Absorbing these refugees will not destroy Israel. It will change Israel. It may turn it into a country with a Palestinian majority. And that is an outcome Israelis going back to David Ben Gurion have desperately sought to avoid. But this offers the country an opportunity to become truly democratic one, instead of the apartheid regime it currently is.
Thus, advocating the Right of Return or BDS is not an act of terrorism. And anyone who labels it such to protect or promote Israeli interests violates the rights of Palestinians to advocate for themselves.
When I asked the Israeli intelligence source to respond to Birawi’s victory in UK courts he replied sardonically: “Unfortunately, we don’t have influence on the British judiciary like we have on the Israeli judiciary…”
Refinitiv and its parent company, Blackstone, by including such unsubstantiated allegations in World Check, have waded into the politics of the Middle East with a vengeance, and taken Israel’s side. Doing so is a risky proposition, since so much of what passes for legitimate analysis from such sources is riddled with lies, distortions, and spurious claims, as scores of blog posts here have confirmed.

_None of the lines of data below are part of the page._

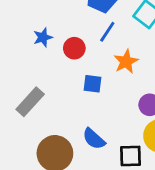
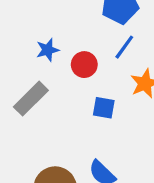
gray rectangle: (30, 102) -> (31, 99), moved

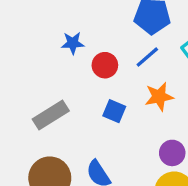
gray rectangle: (31, 99) -> (51, 115), moved

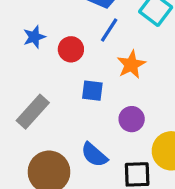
purple circle: (172, 153) -> (132, 119), moved

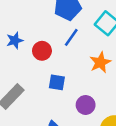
orange star: (131, 65) -> (100, 62), moved

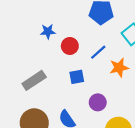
blue line: (71, 37) -> (98, 52), moved
blue square: (57, 82) -> (77, 77), turned -32

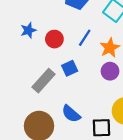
gray rectangle: (34, 80) -> (43, 81), moved
purple circle: (98, 102) -> (110, 71), moved

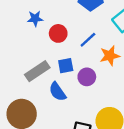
purple circle: (110, 71) -> (87, 77), moved
blue semicircle: (71, 114) -> (57, 92), moved

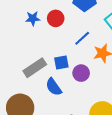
red circle: (58, 33) -> (56, 18), moved

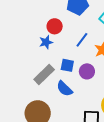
blue star: (33, 18) -> (46, 42), moved
blue square: (61, 63) -> (67, 65), turned 32

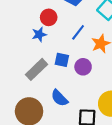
blue semicircle: (64, 89) -> (59, 98), moved

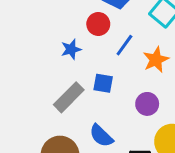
red circle: (49, 17) -> (98, 24), moved
purple circle: (83, 67) -> (147, 104), moved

Refinitiv released this statement:
“World-Check does not perform a law enforcement function and does not have the authority to designate any person or group as a terrorist. If there is reliable information in the public domain linking an individual or group to terrorism this is reflected in World-Check,” the spokesperson added.
This is replete with disingenuous assumptions and claims. First, how can the company claim it cannot “designate any person…as a terrorist,” when it admitted above that Birawi was “included in the terrorism category.” You can’t have it both ways (though you sure can try). Second, how do we define “reliable information?” Is a claim from an Israeli intelligence source or pro-Israel group reliable information? If so, why?
Clearly Refinitiv indicates above that it does not perform due diligence before it adds information to the database. It merely offers whatever it has gathered from the public domain and adds it unfiltered. Then companies or countries using it are on their own to consider how to interpret the data and act upon it. This is precisely how a UK bank decided to close Birawi’s accounts.
Especially troubling in the company’s account is that it maintains a security database which clients pay handsomely to use. The sloppily-compiled data may then be used to damage the lives of those named. And yet the company appears to abscond from any responsibility for the mess it created.
My advice to anyone who is a client using World-Check or any Refinitiv offering is caveat emptor: beware what you buy. You are not purchasing a reliable, trustworthy product. You are buying something slapped together by a couple of drones sitting at a cubicle, doing the equivalent of cutting and pasting online articles and stuffing them into a digital file. The saying goes: you get what you pay for. But in this case, you are likely getting much less than what you think you paid for: a pig in a cyber-poke.
I sent a series of questions to Refinitiv’s media staff, which referred me to its release above. It claimed that “the statement makes it clear why we cannot answer all of your questions.” To which I reply: it makes it as clear as mud.